• _YOUR GOAL_
Using the data below, output a verbatim copy of the lines between the one holding "Amministrazione" and the one holding "бесплатные поездки в а", inclusive, without any pictures.

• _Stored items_
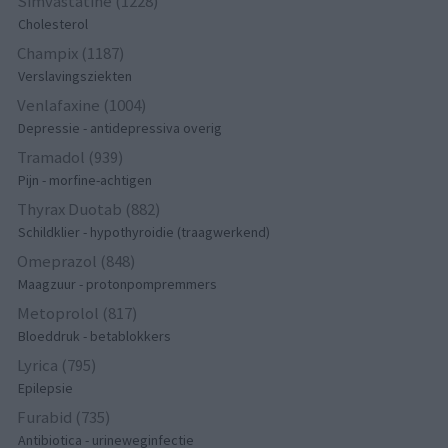
Simvastatine (1228)
Cholesterol
Champix (1187)
Verslavingsziekten
Venlafaxine (1004)
Depressie - antidepressiva overig
Tramadol (939)
Pijn - morfine-achtigen
Thyrax Duotab (882)
Schildklier - hypothyroidie (traagwerkend)
Omeprazol (848)
Maagzuur - protonpompremmers
Metoprolol (817)
Bloeddruk - betablokkers
Lyrica (795)
Epilepsie
Furabid (735)
Antibiotica - urineweginfectie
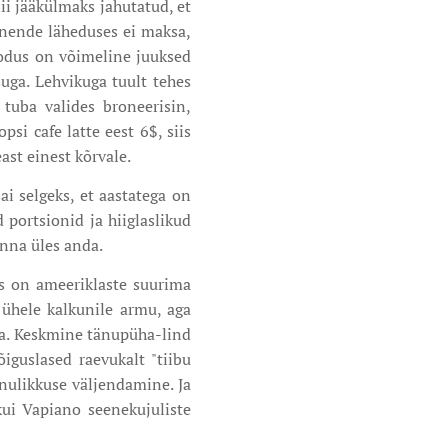
ii jääkülmaks jahutatud, et
 nende läheduses ei maksa,
kodus on võimeline juuksed
uga. Lehvikuga tuult tehes
tuba valides broneerisin,
si cafe latte eest 6$, siis
east einest kõrvale.
ai selgeks, et aastatega on
 portsionid ja hiiglaslikud
inna üles anda.
es on ameeriklaste suurima
 ühele kalkunile armu, aga
ka. Keskmine tänupüha-lind
õiguslased raevukalt "tiibu
nulikkuse väljendamine. Ja
kui Vapiano seenekujuliste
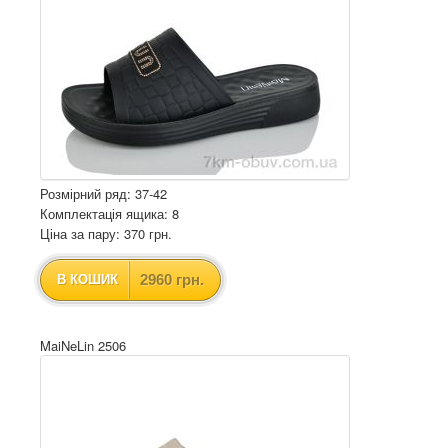
Розмірний ряд: 37-42
Комплектація ящика: 8
Ціна за пару: 370 грн.
2960 грн.
В КОШИК
MaiNeLin 2506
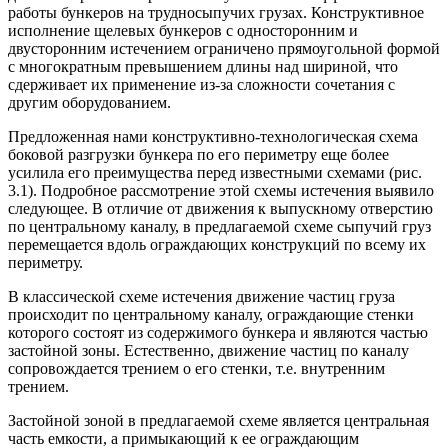
работы бункеров на трудносыпучих грузах. Конструктивное
исполнение щелевых бункеров с односторонним и
двусторонним истечением ограничено прямоугольной формой
с многократным превышением длины над шириной, что
сдерживает их применение из-за сложности сочетания с
другим оборудованием.
Предложенная нами конструктивно-технологическая схема
боковой разгрузки бункера по его периметру еще более
усилила его преимущества перед известными схемами (рис.
3.1). Подробное рассмотрение этой схемы истечения выявило
следующее. В отличие от движения к выпускному отверстию
по центральному каналу, в предлагаемой схеме сыпучий груз
перемещается вдоль ограждающих конструкций по всему их
периметру.
В классической схеме истечения движение частиц груза
происходит по центральному каналу, ограждающие стенки
которого состоят из содержимого бункера и являются частью
застойной зоны. Естественно, движение частиц по каналу
сопровождается трением о его стенки, т.е. внутренним
трением.
Застойной зоной в предлагаемой схеме является центральная
часть емкости, а примыкающий к ее ограждающим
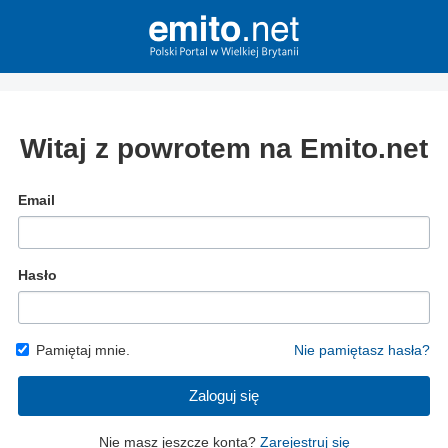
Witaj z powrotem na Emito.net
Email
Hasło
Pamiętaj mnie.
Nie pamiętasz hasła?
Zaloguj się
Nie masz jeszcze konta?
Zarejestruj się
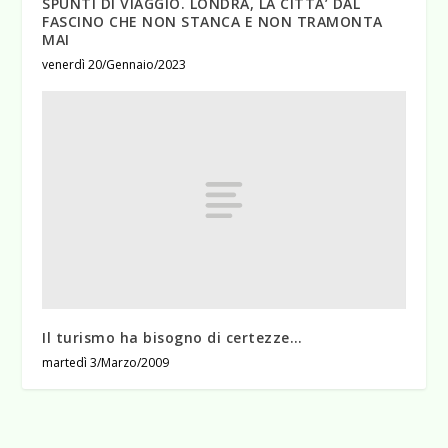
SPUNTI DI VIAGGIO. LONDRA, LA CITTA’ DAL
FASCINO CHE NON STANCA E NON TRAMONTA
MAI
venerdì 20/Gennaio/2023
Il turismo ha bisogno di certezze…
martedì 3/Marzo/2009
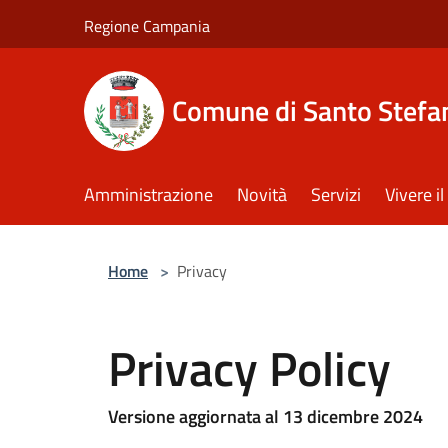
Salta al contenuto principale
Regione Campania
Comune di Santo Stefan
Amministrazione
Novità
Servizi
Vivere 
Home
>
Privacy
Privacy Policy
Versione aggiornata al 13 dicembre 2024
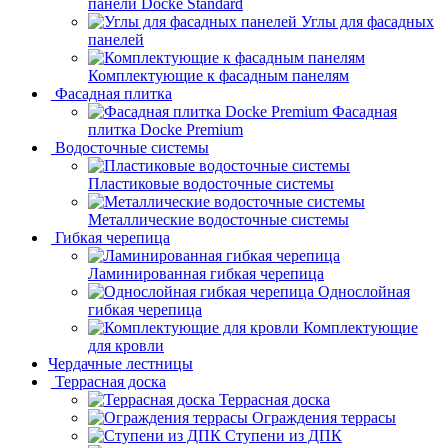
панели Docke Standard
Углы для фасадных
панелей
Комплектующие к фасадным панелям
Фасадная плитка
Фасадная
плитка Docke Premium
Водосточные системы
Пластиковые водосточные системы
Металлические водосточные системы
Гибкая черепица
Ламинированная гибкая черепица
Однослойная
гибкая черепица
Комплектующие
для кровли
Чердачные лестницы
Террасная доска
Террасная доска
Ограждения террасы
Ступени из ДПК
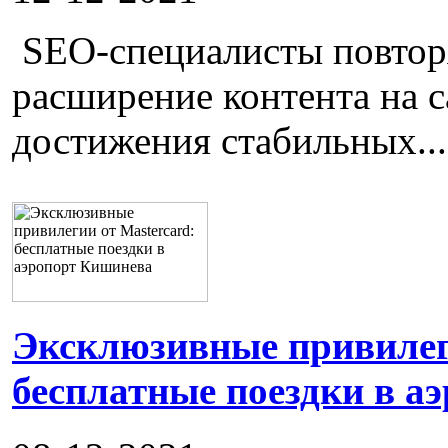
SEO-специалисты повторя
расширение контента на с
достижения стабильных...
Эксклюзивные привилеги
бесплатные поездки в а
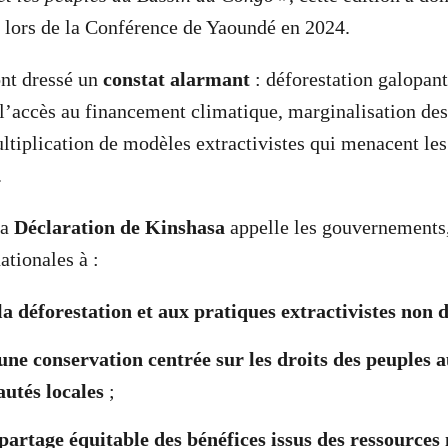
s lors de la Conférence de Yaoundé en 2024.
ont dressé un
constat alarmant
: déforestation galopant
 l’accès au financement climatique, marginalisation de
ltiplication de modèles extractivistes qui menacent le
.
la
Déclaration de Kinshasa
appelle les gouvernements, 
nationales à :
la déforestation et aux pratiques extractivistes non 
ne conservation centrée sur les droits des peuples a
utés locales
;
artage équitable des bénéfices issus des ressources 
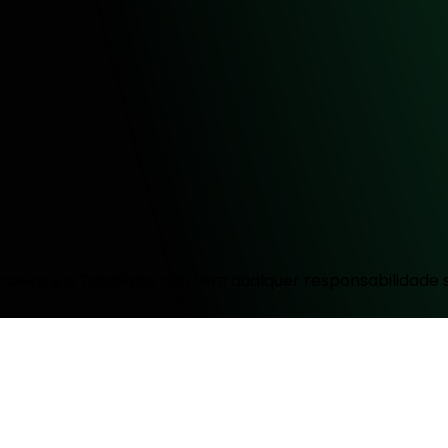
ceira e a TotalPass não tem qualquer responsabilidade 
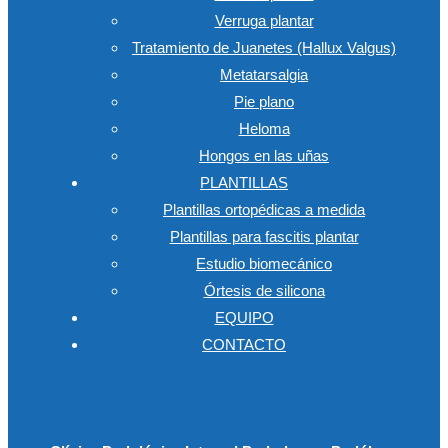
Verruga plantar
Tratamiento de Juanetes (Hallux Valgus)
Metatarsalgia
Pie plano
Heloma
Hongos en las uñas
PLANTILLAS
Plantillas ortopédicas a medida
Plantillas para fascitis plantar
Estudio biomecánico
Órtesis de silicona
EQUIPO
CONTACTO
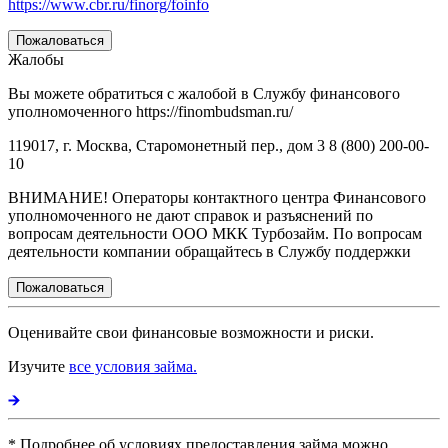
https://www.cbr.ru/finorg/foinfo
Пожаловаться
Жалобы
Вы можете обратиться с жалобой в Службу финансового
уполномоченного https://finombudsman.ru/
119017, г. Москва, Старомонетный пер., дом 3 8 (800) 200-00-
10
ВНИМАНИЕ! Операторы контактного центра Финансового
уполномоченного не дают справок и разъяснений по
вопросам деятельности ООО МКК Турбозайм. По вопросам
деятельности компании обращайтесь в Службу поддержки
Пожаловаться
Оценивайте свои финансовые возможности и риски.
Изучите
все условия займа.
* Подробнее об условиях предоставления займа можно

• _SOLUTION TO THIS TASK_
Amministrazione
Novità
Servizi
Vivere 
Home
>
Privacy
Privacy Policy
Versione aggiornata al 13 dicembre 2024
панели Docke Standard
Углы для фасадных
панелей
Комплектующие к фасадным панелям
Фасадная плитка
Фасадная
плитка Docke Premium
Водосточные системы
Пластиковые водосточные системы
Металлические водосточные системы
Гибкая черепица
Ламинированная гибкая черепица
Однослойная
гибкая черепица
Комплектующие
для кровли
Чердачные лестницы
Террасная доска
Террасная доска
Ограждения террасы
Ступени из ДПК
SEO-специалисты повторя
расширение контента на с
достижения стабильных...
Эксклюзивные привилеги
бесплатные поездки в а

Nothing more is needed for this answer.